De acordo com um estudo piloto realizado no Reino Unido, algumas pessoas com covídeos longos podem sofrer danos pulmonares ocultos. Assim, seria possível explicar a falta de ar que os pacientes relatam ter sentido, mesmo após sua recuperação. Os cientistas envolvidos no projeto utilizaram um novo método para detectar lesões pulmonares, que não costumam ter identificação em testes de rotina.


Avaliamos 11 pessoas que não necessitavam de atendimento hospitalar quando tinham covídeo pela primeira vez. No entanto, os voluntários do estudo, mesmo após serem recuperados, tiveram falta de fôlego por um longo período de tempo. Agora, outra busca maior e mais detalhada está em andamento para confirmar o que encontraram no início. Afinal, o trabalho publicado já é baseado em um estudo prévio. Nele, analisamos pessoas que foram hospitalizadas com covídio.


Para os pesquisadores, os achados os ajudam a entender melhor por que a falta de ar é tão comum durante e após o coronavírus. No entanto, as razões para este problema são várias, e também são complexas. Nesse sentido, o termo "covídeo longo" é usado para se referir a um conjunto de sintomas. Eles continuam por várias semanas após o quadro inicial, e não é possível explicá-los por outra causa.

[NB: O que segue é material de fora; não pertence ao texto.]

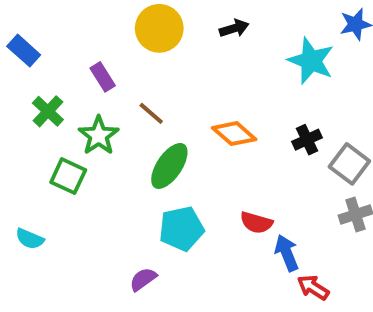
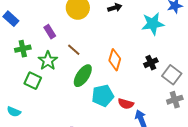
cyan star: (311, 61) -> (153, 24), turned -30
green cross: (48, 111) -> (23, 49), turned 35
orange diamond: (234, 134) -> (115, 60), turned 65
cyan pentagon: (182, 229) -> (103, 96), moved

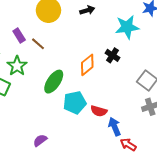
brown line: (74, 50) -> (38, 44), moved
orange diamond: (115, 60) -> (87, 65), turned 35
black cross: (151, 63) -> (112, 55), moved, turned -32

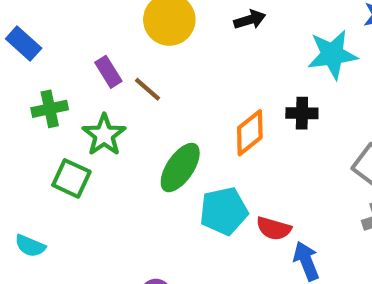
black cross: (112, 55) -> (302, 113), turned -32

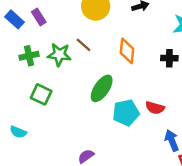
purple rectangle: (108, 72) -> (39, 17), moved
orange diamond: (250, 133) -> (127, 51), moved, turned -45
green star: (104, 135) -> (59, 55), moved, turned -30
red semicircle: (274, 228) -> (155, 108), moved

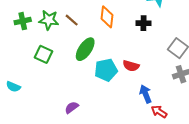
brown line: (83, 45) -> (72, 20), moved
green square: (41, 94) -> (44, 54), moved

Estudo longo do Covid busca entender os efeitos colaterais da doença


Imagem: Reprodução/áreademulher

A equipe que estuda o caso contou com especialistas de universidades como Oxford, Birmingham, Cardiff e Manchester. Nele, eles compararam os resultados de um exame de imagem que usa um gás chamado xenônio, bem como outros testes de função pulmonar em 3 grupos diferentes. O primeiro grupo teve 11 pessoas com cov, falta de ar e que não precisaram ser hospitalizadas durante a infecção. O segundo teve 12 voluntários, hospitalizados, mas sem sintomas de longo prazo.

Por fim, o terceiro grupo tinha 13 pessoas saudáveis, para que os resultados pudessem ser comparados. Na abordagem, todos inalexemão gás durante uma ressonância magnética. O gás se comporta como oxigênio, mas a diferença é que é possível rastreá-lo visualmente durante o exame. Assim, os cientistas puderam ver como ele se moveu dos pulmões para a corrente sanguínea. Este é um passo essencial no transporte de oxigênio no corpo.


Logo depois, descobriram que, para os participantes do grupo 2 com covid longo, a transferência foi menos eficaz do que a observada em indivíduos saudáveis. No caso de pacientes hospitalizados, também foi possível localizar um problema semelhante na transição.


De acordo com a pneumologista Emily Fraser, ver pessoas procurando ajuda médica sem ser capaz de explicar por que estão sem fôlego é frustrante. "Essa é uma pesquisa importante e espero que ajude a esclarecer mais sobre essa questão. É importante que as pessoas saibam que estratégias de reabilitação e treinamento para respirar podem ser realmente úteis. Quando vemos as pessoas sem fôlego, entendemos o problema e podemos intervir melhor."